Saskatoon police public service announcement showing wheelchair-bound gang member sends able message, disability advocates say

An image from a 2015 anti-gang awareness campaign by BC police is now drawing criticism for use in a campaign in Saskatchewan.

On Monday, the Saskatoon Police Department officially launched its Drop Gangs initiative, which provides education and resources about the realities of gang life.

On Thursday, people on social media were drawing attention to an image on the Drop Gangs website showing a man in a wheelchair with the text “Want to ride like a gangster?”

The word “roll” is underlined in yellow, to highlight a play on “roll with”, or being involved in a gang and rolling in a wheelchair.

The image was released by Saskatoon Police but was not created by the police department.

“I think it really communicates something that’s really damaging to people with disabilities and people who use wheelchairs as their primary mode of transportation,” said Dale Wilson, who is completing his master’s degree in disability studies at the University of Manitoba.

She criticized the use of the image in a tweet on Friday.

“It was just problematic in the way it came across as, ‘Oh, if you stay in the gang, you’re going to end up in a wheelchair,’ and that would be a terrible thing,” she said.

“The reality is that if you live long enough in this world, you will develop a disability. And then the realities of ableism become very prevalent for you,” Wilson said, referring to discrimination and social prejudice against people with disabilities and people who are perceived as disabled.

Wilson added that while the material was not originally produced by Saskatoon police and has since been removed from his Drop Gangs website, it was the image that was posted in the first place. .

“I think the lesson is, you know, look at your sources and consider how someone in the community might view this image.”

Dale Wilson, who lives in Saskatoon, is currently completing his Masters in Disability Studies at the University of Manitoba. (Zoom)

Kayleigh Kazakoff was also among those who tweeted about the image, which she first spotted on a Reddit thread.

In a direct message to CBC News, she also called the message ableist, while acknowledging that the intention was to show “the possible effects of gang life on life.”

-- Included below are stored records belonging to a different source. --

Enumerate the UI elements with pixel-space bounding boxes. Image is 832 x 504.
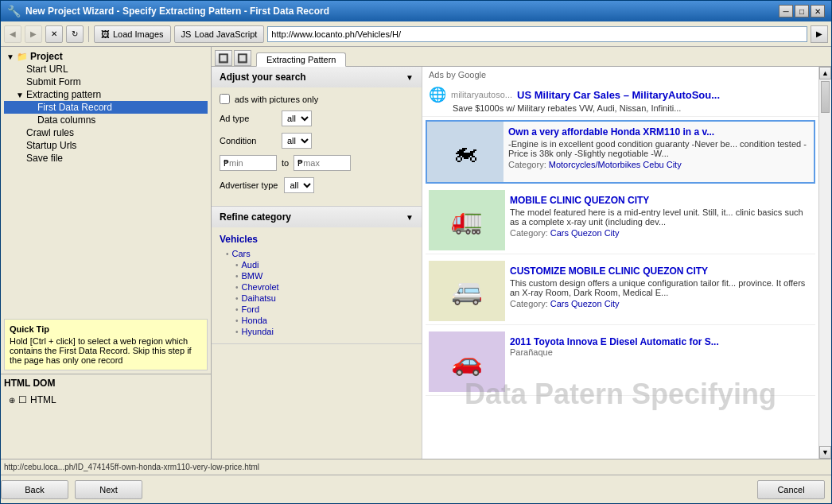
listing-2[interactable]: 🚛 MOBILE CLINIC QUEZON CITY The model fe… bbox=[426, 187, 815, 254]
price-max-wrap: ₱ bbox=[294, 155, 351, 171]
bullet-icon: • bbox=[235, 261, 239, 269]
status-bar: http://cebu.loca...ph/ID_474145ff-own-ho… bbox=[1, 459, 831, 475]
tab-label: Extracting Pattern bbox=[266, 55, 336, 64]
listing-2-cat: Category: Cars Quezon City bbox=[510, 228, 807, 238]
listing-3[interactable]: 🚐 CUSTOMIZE MOBILE CLINIC QUEZON CITY Th… bbox=[426, 258, 815, 325]
category-sub-bmw[interactable]: • BMW bbox=[220, 270, 414, 281]
price-row: ₱ to ₱ bbox=[220, 155, 414, 171]
category-label-audi: Audi bbox=[242, 260, 259, 269]
next-button[interactable]: Next bbox=[75, 480, 142, 499]
main-window: 🔧 New Project Wizard - Specify Extractin… bbox=[0, 0, 832, 504]
listing-1-cat-link[interactable]: Motorcycles/Motorbikes Cebu City bbox=[549, 160, 682, 169]
tree-label-submit-form: Submit Form bbox=[26, 76, 81, 87]
listing-3-desc: This custom design offers a unique confi… bbox=[510, 278, 807, 297]
category-label-honda: Honda bbox=[242, 316, 267, 325]
expand-icon bbox=[15, 64, 25, 74]
category-sub-hyundai[interactable]: • Hyundai bbox=[220, 326, 414, 337]
tree-item-start-url[interactable]: Start URL bbox=[4, 63, 208, 76]
tree-label-extracting-pattern: Extracting pattern bbox=[26, 89, 101, 100]
html-dom-tree: ⊕ ☐ HTML bbox=[4, 392, 208, 456]
tab-icon-1[interactable]: 🔲 bbox=[215, 50, 232, 66]
minimize-button[interactable]: ─ bbox=[779, 5, 793, 17]
adjust-search-header[interactable]: Adjust your search ▼ bbox=[212, 67, 422, 87]
category-sub-honda[interactable]: • Honda bbox=[220, 315, 414, 326]
category-sub-audi[interactable]: • Audi bbox=[220, 259, 414, 270]
advertiser-row: Advertiser type all bbox=[220, 177, 414, 193]
listing-1-image: 🏍 bbox=[427, 122, 503, 182]
stop-button[interactable]: ✕ bbox=[45, 25, 63, 43]
tab-icon-2[interactable]: 🔲 bbox=[234, 50, 251, 66]
price-max-input[interactable] bbox=[303, 158, 347, 168]
refine-category-header[interactable]: Refine category ▼ bbox=[212, 207, 422, 227]
close-button[interactable]: ✕ bbox=[811, 5, 825, 17]
tree-item-extracting-pattern[interactable]: ▼ Extracting pattern bbox=[4, 88, 208, 101]
ads-pictures-checkbox[interactable] bbox=[220, 94, 230, 104]
adjust-search-section: Adjust your search ▼ ads with pictures o… bbox=[212, 67, 422, 207]
category-sub-chevrolet[interactable]: • Chevrolet bbox=[220, 281, 414, 293]
tree-item-first-data-record[interactable]: First Data Record bbox=[4, 101, 208, 114]
tab-extracting-pattern[interactable]: Extracting Pattern bbox=[256, 52, 346, 67]
back-button[interactable]: Back bbox=[1, 480, 68, 499]
content-split: Adjust your search ▼ ads with pictures o… bbox=[212, 67, 831, 459]
ad-type-label: Ad type bbox=[220, 114, 275, 123]
listing-3-cat-link[interactable]: Cars Quezon City bbox=[550, 299, 620, 308]
tree-item-project[interactable]: ▼ 📁 Project bbox=[4, 50, 208, 63]
listing-3-content: CUSTOMIZE MOBILE CLINIC QUEZON CITY This… bbox=[505, 261, 812, 321]
listing-1-content: Own a very affordable Honda XRM110 in a … bbox=[503, 122, 814, 182]
price-min-input[interactable] bbox=[229, 158, 273, 168]
tree-item-save-file[interactable]: Save file bbox=[4, 152, 208, 165]
app-icon: 🔧 bbox=[7, 5, 21, 17]
maximize-button[interactable]: □ bbox=[795, 5, 809, 17]
refresh-button[interactable]: ↻ bbox=[66, 25, 84, 43]
back-button[interactable]: ◀ bbox=[4, 25, 21, 43]
toolbar: ◀ ▶ ✕ ↻ 🖼 Load Images JS Load JavaScript… bbox=[1, 21, 831, 47]
load-js-label: Load JavaScript bbox=[194, 29, 257, 39]
listing-1-cat-label: Category: bbox=[508, 160, 546, 169]
scroll-up-button[interactable]: ▲ bbox=[819, 67, 831, 79]
scroll-down-button[interactable]: ▼ bbox=[819, 446, 831, 459]
go-button[interactable]: ▶ bbox=[811, 25, 828, 43]
price-min-wrap: ₱ bbox=[220, 155, 277, 171]
condition-row: Condition all bbox=[220, 133, 414, 149]
advertiser-select[interactable]: all bbox=[284, 177, 314, 193]
tree-item-startup-urls[interactable]: Startup Urls bbox=[4, 139, 208, 152]
listing-1[interactable]: 🏍 Own a very affordable Honda XRM110 in … bbox=[426, 120, 815, 184]
tree-item-data-columns[interactable]: Data columns bbox=[4, 114, 208, 126]
listing-1-cat: Category: Motorcycles/Motorbikes Cebu Ci… bbox=[508, 160, 809, 169]
listing-4-location: Parañaque bbox=[510, 347, 807, 357]
ad-type-select[interactable]: all bbox=[282, 110, 312, 126]
search-panel: Adjust your search ▼ ads with pictures o… bbox=[212, 67, 422, 459]
scroll-thumb[interactable] bbox=[821, 81, 830, 113]
price-to-label: to bbox=[282, 158, 289, 168]
tree-view: ▼ 📁 Project Start URL Submit Form ▼ Extr… bbox=[1, 47, 211, 316]
tree-item-html[interactable]: ⊕ ☐ HTML bbox=[6, 394, 206, 406]
bullet-icon: • bbox=[235, 328, 239, 336]
category-item-cars[interactable]: • Cars bbox=[220, 248, 414, 259]
category-sub-ford[interactable]: • Ford bbox=[220, 304, 414, 315]
tree-item-crawl-rules[interactable]: Crawl rules bbox=[4, 126, 208, 139]
category-label-hyundai: Hyundai bbox=[242, 327, 274, 336]
ad-type-row: Ad type all bbox=[220, 110, 414, 126]
expand-icon bbox=[15, 77, 25, 87]
google-ad[interactable]: 🌐 militaryautoso... US Military Car Sale… bbox=[422, 83, 818, 117]
listing-2-cat-link[interactable]: Cars Quezon City bbox=[550, 228, 620, 238]
condition-select[interactable]: all bbox=[282, 133, 312, 149]
html-label: HTML bbox=[30, 394, 56, 405]
url-bar[interactable] bbox=[267, 26, 807, 42]
load-js-button[interactable]: JS Load JavaScript bbox=[174, 25, 265, 43]
category-label-bmw: BMW bbox=[242, 271, 263, 281]
cancel-button[interactable]: Cancel bbox=[757, 480, 825, 499]
forward-button[interactable]: ▶ bbox=[25, 25, 42, 43]
category-sub-daihatsu[interactable]: • Daihatsu bbox=[220, 293, 414, 304]
tree-label-save-file: Save file bbox=[26, 153, 63, 164]
listing-4[interactable]: 🚗 2011 Toyota Innova E Diesel Automatic … bbox=[426, 328, 815, 396]
listing-4-image: 🚗 bbox=[429, 331, 505, 392]
load-images-button[interactable]: 🖼 Load Images bbox=[94, 25, 171, 43]
tree-item-submit-form[interactable]: Submit Form bbox=[4, 76, 208, 88]
load-images-icon: 🖼 bbox=[101, 29, 110, 39]
html-dom-section: HTML DOM ⊕ ☐ HTML bbox=[1, 374, 211, 459]
left-panel: ▼ 📁 Project Start URL Submit Form ▼ Extr… bbox=[1, 47, 212, 459]
load-images-label: Load Images bbox=[113, 29, 164, 39]
chevron-down-icon: ▼ bbox=[406, 73, 414, 82]
bullet-icon: • bbox=[235, 283, 239, 292]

“I can’t speak to the effectiveness of the rest of their campaign, but that particular message was hard to see,” said Kazakoff, who lives with a chronic illness and uses a cane intermittently.

“A few decades from now, I’ll probably be using a wheelchair at least some of the time. Insinuating that using a wheelchair is some kind of horrible fate, when it’s an aid to accessibility so common, was quite frustrating to watch.”

Image from the 2015 awareness campaign in British Columbia

In an email, Brad Jennings, spokesperson for the Saskatoon Police Department, said the department issued an apology to those who raised concerns.

The service also shared a statement on Twitter, thanking people who complained “for sharing the impact this image has had.”

“Although the material was not produced by SPS/Drop Gangs, we recognize how it caused damage,” the Twitter statement read. “We are looking to do better in the future.”

The image originally comes from a 2015 awareness campaign video titled End Gang Life, created by British Columbia’s Combined Forces Special Enforcement Unit.

Since April 1, the video has been posted on both the enforcement unit’s website and on Youtubewith over 9,300 views.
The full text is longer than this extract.